Nadie duda de lo necesaria que es esa emanación de fuerza suave y radiante de la sonrisa que desdramatiza situaciones y ablanda corazones ceñudos. Es una alegría purificada que brota de experiencias hondas como la de sentirse perdonado después de haber metido la pata, del chiste ingenioso cargado de gracia, de creer -y comprobar parcialmente- cómo al final el bien acaba imponiéndose, o de experimentar que podemos abrazarnos como hermanos con un vínculo capaz de resistir las peores tormentas. Es la sonrisa de quien ha estado en el infierno, y ha salido indemne de cuerpo y espíritu, sin sucumbir al rencor, al odio o a la derrota. Gente que se ha negado a refugiarse en la autocompasión o en la revancha. Han comprendido que el amor vence, y han decidido amar, plantando cara a lo injusto.

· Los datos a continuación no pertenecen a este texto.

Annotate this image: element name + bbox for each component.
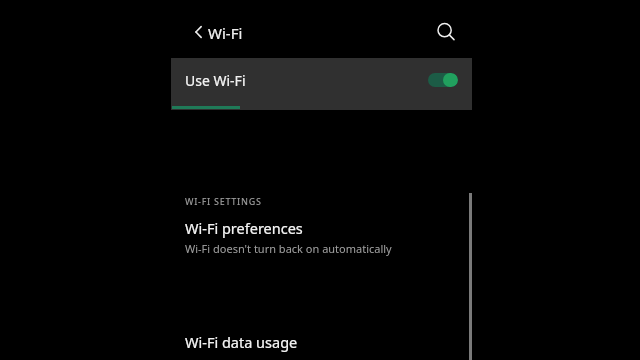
button[interactable]: Use Wi-Fi <box>171 58 472 110</box>
staticText: Use Wi-Fi <box>185 71 246 90</box>
staticText: Wi-Fi doesn't turn back on automatically <box>185 241 392 256</box>
button[interactable]: Search <box>428 14 464 50</box>
staticText: Wi-Fi data usage <box>185 332 298 352</box>
staticText: WI-FI SETTINGS <box>185 195 262 207</box>
button[interactable]: Wi-Fi preferences <box>171 215 472 262</box>
button[interactable]: Wi-Fi data usage <box>171 324 472 360</box>
button[interactable]: Back <box>181 14 217 50</box>
staticText: Wi-Fi <box>208 23 243 43</box>
button[interactable]: Use Wi-Fi toggle <box>428 73 458 87</box>
staticText: Wi-Fi preferences <box>185 218 303 238</box>
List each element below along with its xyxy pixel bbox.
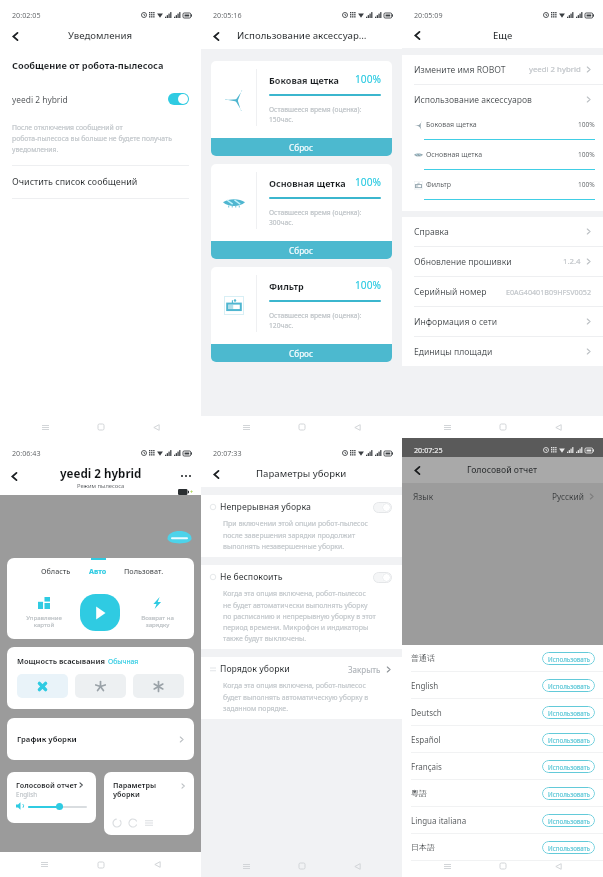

Dicho esto, también es verdad lo que dice el sabio bíblico Qohélet, cuando en un versículo afirma que “como crepitar de espinos bajo la olla, así es el jolgorio del necio” (Ecl 7,6). Ciertas risotadas groseras y triviales no indican sino vulgaridad. Resultan tan desagradables como repelentes. O la mueca ingenua o superficial de quien no se entera de nada. O el aspaviento evasivo de quien se autodescarta del mundo. Muchísimo menos las risitas, guiños envenenados de sarcasmo que hieren en lo más profundo. Eso no es sano humorismo ni puede confundirse con la verdadera alegría. En el castillo de Javier hay una imagen de un Cristo que, desde la cruz, sonríe. En ese contraste, entre fracaso y júbilo, dolor y alegría, hay toda una declaración acerca de la vida, del amor, del sentido. Sonreír, plantando cara a la muerte, a la injusticia, a lo inmoral, a lo inhumano. Sonreír al ver, con claridad, que el amor tiene la última palabra. Sonreír, aun a través de las lágrimas. He ahí la piedra en que se esculpen las más hermosas historias. Por eso tal vez otro sabio bíblico dirá: “El necio ríe estrepitosamente, mientras el sabio apenas esboza una sonrisa en silencio” (Eclo 21,20).